An EEG that monitors the electrical activity of the brain can show sharp waves in one or both temporal lobes in patients with encephalitis.
The wave patterns may suggest a seizure disorder or a specific viral infection, such as herpes virus.
Your doctor may order a blood test if a West Nile virus infection is thought to be the cause.
Blood and urine tests are used to isolate and identify viruses.
Enzyme-linked immunosorbent assays can identify viruses that cause encephalitis soon after infection.
The polymerase chain reaction can identify small amounts of viral DNA.
An enteroviral culture in the stool can also be requested.
Treatment for encephalitis focuses on relieving symptoms.
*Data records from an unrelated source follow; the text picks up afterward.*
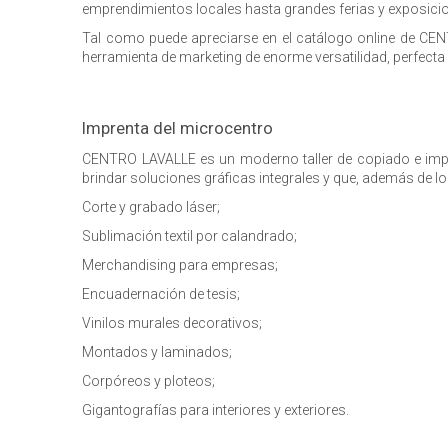
emprendimientos locales hasta grandes ferias y exposicio
Tal como puede apreciarse en el catálogo online de CEN
herramienta de marketing de enorme versatilidad, perfecta 
Imprenta del microcentro
CENTRO LAVALLE es un moderno taller de copiado e impre
brindar soluciones gráficas integrales y que, además de lo
Corte y grabado láser;
Sublimación textil por calandrado;
Merchandising para empresas;
Encuadernación de tesis;
Vinilos murales decorativos;
Montados y laminados;
Corpóreos y ploteos;
Gigantografías para interiores y exteriores.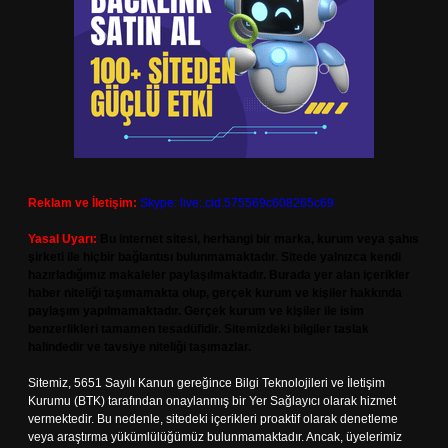
Reklam ve İletişim:
Skype: live:.cid.575569c608265c69
Yasal Uyarı:
Bu internet sitesi, herhangi bir marka, kurum veya şahıs
şirketi ile hiçbir bağlantısı bulunmamaktadır. Sitede yalnızca kendi
hazırladığımız makaleler paylaşılmaktadır. Burada yer alan içerikler
haber niteliği taşımamakta olup, gerçek kurum ve kişiler hakkında
paylaşım yapılmamaktadır. Gerçek kurum ve kişiler ile isim
benzerlikleri tamamen tesadüfidir. Sitemizdeki bilgiler taslak
halindedir ve tavsiye niteliği taşımazlar.
Sitemiz, 5651 Sayılı Kanun gereğince Bilgi Teknolojileri ve İletişim
Kurumu (BTK) tarafından onaylanmış bir Yer Sağlayıcı olarak hizmet
vermektedir. Bu nedenle, sitedeki içerikleri proaktif olarak denetleme
veya araştırma yükümlülüğümüz bulunmamaktadır. Ancak, üyelerimiz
Treatment for encephalitis depends on the cause.
Some cases of viral encephalitis can be treated successfully if the medicine is started as soon as possible.
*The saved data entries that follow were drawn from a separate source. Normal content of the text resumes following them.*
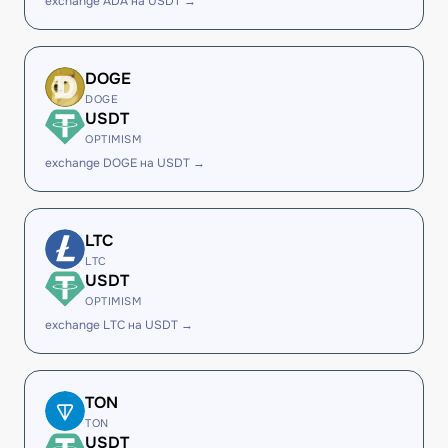
exchange ADA на USDT →
DOGE
DOGE
USDT
OPTIMISM
exchange DOGE на USDT →
LTC
LTC
USDT
OPTIMISM
exchange LTC на USDT →
TON
TON
USDT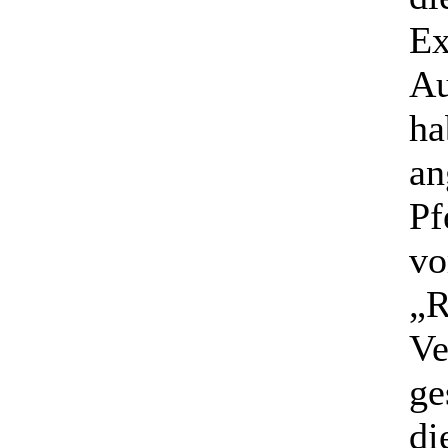
Ex
Au
ha
an
Pf
vo
„R
Ve
ge
di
If herpes simplex encephalitis is suspected, antiviral medications are often given.
There are only a limited number of specific, reliably proven antiviral agents that can help.
Of which the most common are acyclovir (Zovirax) and ribavirin (Virazol).
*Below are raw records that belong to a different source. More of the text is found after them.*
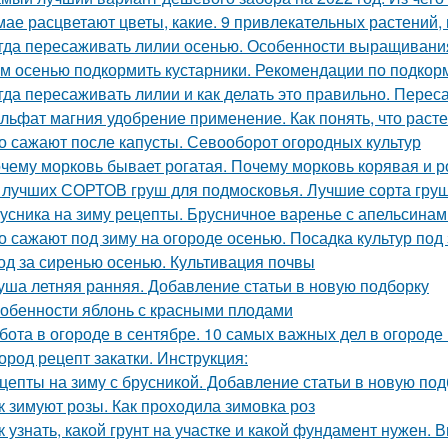
мае расцветают цветы, какие. 9 привлекательных растений,
гда пересаживать лилии осенью. Особенности выращивания
м осенью подкормить кустарники. Рекомендации по подкор
гда пересаживать лилии и как делать это правильно. Переса
льфат магния удобрение применение. Как понять, что рас
о сажают после капусты. Севооборот огородных культур
чему морковь бывает рогатая. Почему морковь корявая и 
 лучших СОРТОВ груш для подмосковья. Лучшие сорта груш
усника на зиму рецепты. Брусничное варенье с апельсинам
о сажают под зиму на огороде осенью. Посадка культур под
од за сиренью осенью. Культивация почвы
уша летняя ранняя. Добавление статьи в новую подборку
обенности яблонь с красными плодами
бота в огороде в сентябре. 10 самых важных дел в огороде
ород рецепт закатки. Инструкция:
цепты на зиму с брусникой. Добавление статьи в новую под
к зимуют розы. Как проходила зимовка роз
к узнать, какой грунт на участке и какой фундамент нужен.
These can be given right away to improve the chances of recovery and prevent complications.
Side effects of these medications include nausea, vomiting, and headache.
Treatment for viral encephalitis also includes palliative care.
Its success is limited for most infections, except when the condition is due to herpes simplex.
Corticosteroids may be given to reduce inflammation of the brain, especially in post-infectious (secondary) encephalitis.
If the patient has severe symptoms, they may need mechanical ventilation to help them breathe and other supportive treatment.
Anticonvulsants are sometimes given to patients who have seizures.
Sedatives can be effective for seizures, restlessness, and irritability.
For patients with mild symptoms, the best treatment is rest, plenty of fluids, and Tylenol (acetaminophen) for fever and headaches.
There is no cure for arboviral encephalitis, and the goal of treatment is to relieve symptoms.
Palliative care may include IV fluids to prevent dehydration, antibiotics to prevent secondary infections, and other medications to prevent complications.
Diuretics (eg, furosemide, mannitol) may be given to reduce intracranial pressure, and benzodiazepines such as lorazepam may be given to prevent seizures.
Prognosis of encephalitis
The outlook depends on the type of encephalitis, the patient’s age, general health, and the state of the immune system.
Rabies encephalitis, eastern equine encephalitis, Japanese encephalitis, and untreated viral encephalitis caused by herpes viruses carry a high risk of serious neurological damage and even death.
The prognosis is worse in very young patients, elderly patients, and patients with compromised immune systems.
Acute disseminated encephalitis caused by rabies infection is often fatal.
Rabies is transmitted through the bite of an infected animal and there is no cure once symptoms have developed.
Prevention of encephalitis
Staying up-to-date with vaccinations is the most effective way to reduce your risk of developing encephalitis.
These include vaccines against measles, mumps, and rubella, and if the virus exists in those areas, Japanese encephalitis and tick-borne encephalitis.
In areas known to have mosquitoes that carry viruses that cause encephalitis, people should take steps to reduce the risk of being bitten.
This may include wearing appropriate clothing, avoiding mosquito-infested areas, avoiding going outside at specific times during the day when mosquitoes are high, keeping the home free of mosquitoes, and making sure there is no standing water around the home. .
In areas where arbovirus encephalitis is prevalent, insecticide spraying can be used to control outbreaks.
Most patients who have encephalitis continue to have at least one complication, especially elderly patients, those who had coma symptoms, and people who did not receive treatment at an early stage.
Complications can include:
- Memory loss, especially among those with herpes simplex encephalitis.
- Behavioral or personality changes, such as mood swings, bouts of frustration and anger, and anxiety.
- Neurological sequelae such as motor problems.
- Drowsiness and loss of consciousness, and even coma.
- Epilepsy .
- Aphasia: speech and language problems.